Great Hypostyle Hall

By the Editors of the Madain Project

The Great Hypostyle Hall is a large pillared-hall in the ancient Egyptian temple of Amun-Re, also known as the Karnak Temple. Great hypostyle hall was begun by Seti I, and completed by Ramesses II. The hall covers an area of 50,000 sq ft (5,000 sq meters) and filled with 134 gigantic stone columns with 12 larger columns standing 80 feet (24 m) high lining the central aisle.

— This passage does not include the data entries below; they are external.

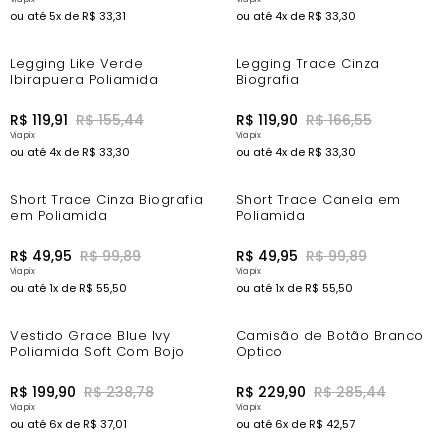
ou até
5
x de
R$
33
,
31
ou até
4
x de
R$
33
,
30
-14%
-20%
Legging Like Verde
Legging Trace Cinza
Ibirapuera Poliamida
Biografia
R$
119
,
91
R$
155
,
44
R$
119
,
90
R$
166
,
55
ou até
4
x de
R$
33
,
30
ou até
4
x de
R$
33
,
30
-44%
-44%
Short Trace Cinza Biografia
Short Trace Canela em
em Poliamida
Poliamida
R$
49
,
95
R$
99
,
89
R$
49
,
95
R$
99
,
89
ou até
1
x de
R$
55
,
50
ou até
1
x de
R$
55
,
50
-7%
-11%
Vestido Grace Blue Ivy
Camisão de Botão Branco
Poliamida Soft Com Bojo
Optico
R$
199
,
90
R$
238
,
78
R$
229
,
90
R$
285
,
44
ou até
6
x de
R$
37
,
01
ou até
6
x de
R$
42
,
57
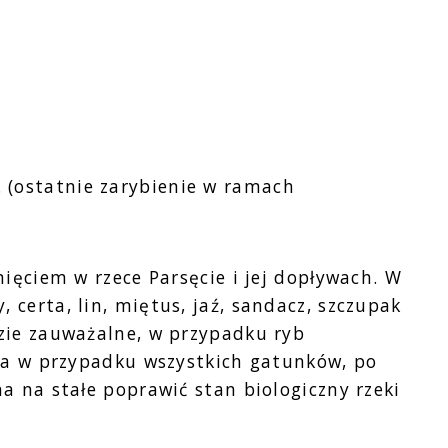
. (ostatnie zarybienie w ramach
ęciem w rzece Parsęcie i jej dopływach. W
certa, lin, miętus, jaź, sandacz, szczupak
zie zauważalne, w przypadku ryb
, a w przypadku wszystkich gatunków, po
a na stałe poprawić stan biologiczny rzeki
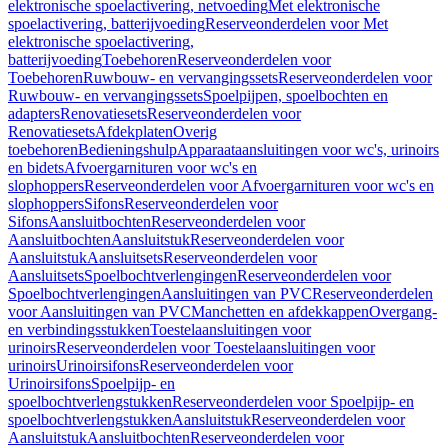
elektronische spoelactivering, netvoeding
Met elektronische
spoelactivering, batterijvoeding
Reserveonderdelen voor Met
elektronische spoelactivering,
batterijvoeding
Toebehoren
Reserveonderdelen voor
Toebehoren
Ruwbouw- en vervangingssets
Reserveonderdelen voor
Ruwbouw- en vervangingssets
Spoelpijpen, spoelbochten en
adapters
Renovatiesets
Reserveonderdelen voor
Renovatiesets
Afdekplaten
Overig
toebehoren
Bedieningshulp
Apparaataansluitingen voor wc's, urinoirs
en bidets
Afvoergarnituren voor wc's en
slophoppers
Reserveonderdelen voor Afvoergarnituren voor wc's en
slophoppers
Sifons
Reserveonderdelen voor
Sifons
Aansluitbochten
Reserveonderdelen voor
Aansluitbochten
Aansluitstuk
Reserveonderdelen voor
Aansluitstuk
Aansluitsets
Reserveonderdelen voor
Aansluitsets
Spoelbochtverlengingen
Reserveonderdelen voor
Spoelbochtverlengingen
Aansluitingen van PVC
Reserveonderdelen
voor Aansluitingen van PVC
Manchetten en afdekkappen
Overgang-
en verbindingsstukken
Toestelaansluitingen voor
urinoirs
Reserveonderdelen voor Toestelaansluitingen voor
urinoirs
Urinoirsifons
Reserveonderdelen voor
Urinoirsifons
Spoelpijp- en
spoelbochtverlengstukken
Reserveonderdelen voor Spoelpijp- en
spoelbochtverlengstukken
Aansluitstuk
Reserveonderdelen voor
Aansluitstuk
Aansluitbochten
Reserveonderdelen voor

The Second Pylon forms the huge “front door”of the Hypostyle Hall (illustration). During the first millennium BCE, disaster struck when part of the roof of the Second Pylon gateway collapsed. It was constructed but only partly inscribed when Horemheb died, (ca. 1304 BCE). His successor Ramesses I, who founded the 19th Dynasty, then completed the decoration of the Pylon during his brief reign. Ramesses I also built two small shrines which abutted the east face of the pylon on either side of the central passageway.


circa 1260 BCE

The main east-west axis of the Hypostyle Hall is dominated by a double row of 12 giant columns. These twelve great columns in its central nave surpass 20 meters (70 ft.) in height and are capped by huge open papyrus blossom capitals. The structural purpose of the twelve great columns was to support the higher roof of the clerestory in the central nave (illustration). The diameters of the giant bell-shaped capitals are 5.4 meters (18 ft), wide enough to support 100 men. Every inch of these columns has been inscribed by Ramesses II. Ramesses II also decorated each of the twelve columns with two scenes depicting him offering to the gods.

circa 1260 BCE

The 122 columns which comprise the bulk of this vast stone forest 12 meters (40 ft) high. They are only "small" in comparison to the 12 great columns in the nave. The smaller columns have closed-bud papyrus capitals imitating stalks which have not bloomed. As originally envisaged by its builders, the decorative scheme for these columns was much less elaborate than it later became. The scenes on these columns represent typical episodes from the daily cult rituals that took place in the temple sanctuary. In every case the pharaoh acts as chief priest adoring various gods.

circa 1386 BCE

Remains of the third pylon, though much ruined, in antiquity it was quite splendid and parts of it were even plated in gold by pharaoh Amenhotep III. In building the Third Pylon, Amenhotep dismantled a number of older monuments, including a small gateway he himself built earlier in the reign. The Pylon is most famous for the several hundred blocks from earlier buildings (White Chapel of Senwosret I and Red Chapel of Hatshepsut), discovered inside during the early 1900s restorations.

circa 1386 BCE

The southern exterior wall with the entrance (inspect) to the Hypostyle Hall at Karnak. The outer walls depict scenes of battle, Seti I on the north and Ramesses II on the south. Adjoining the southern wall of Ramesses II is another wall that contains the text of the peace treaty he signed with the Hittites. Although these reliefs had religious and ideological functions, they are important records of the wars of these kings.

circa 1260 BCE

The northern exterior wall of the Karnak Hypostyle Hall is filled with a panorama of war scenes celebrating the military achievements of Seti I. The war scenes are our main source for Egypt's foreign relations during Seti's reign. The scenes are laid out in a symmetrical form on either side of the north gateway. The eastern half of the north wall is dedicated to Seti I's campaign in his first year as king. The hieroglyphic texts also record speeches by the god praising the king for his actions and gifts.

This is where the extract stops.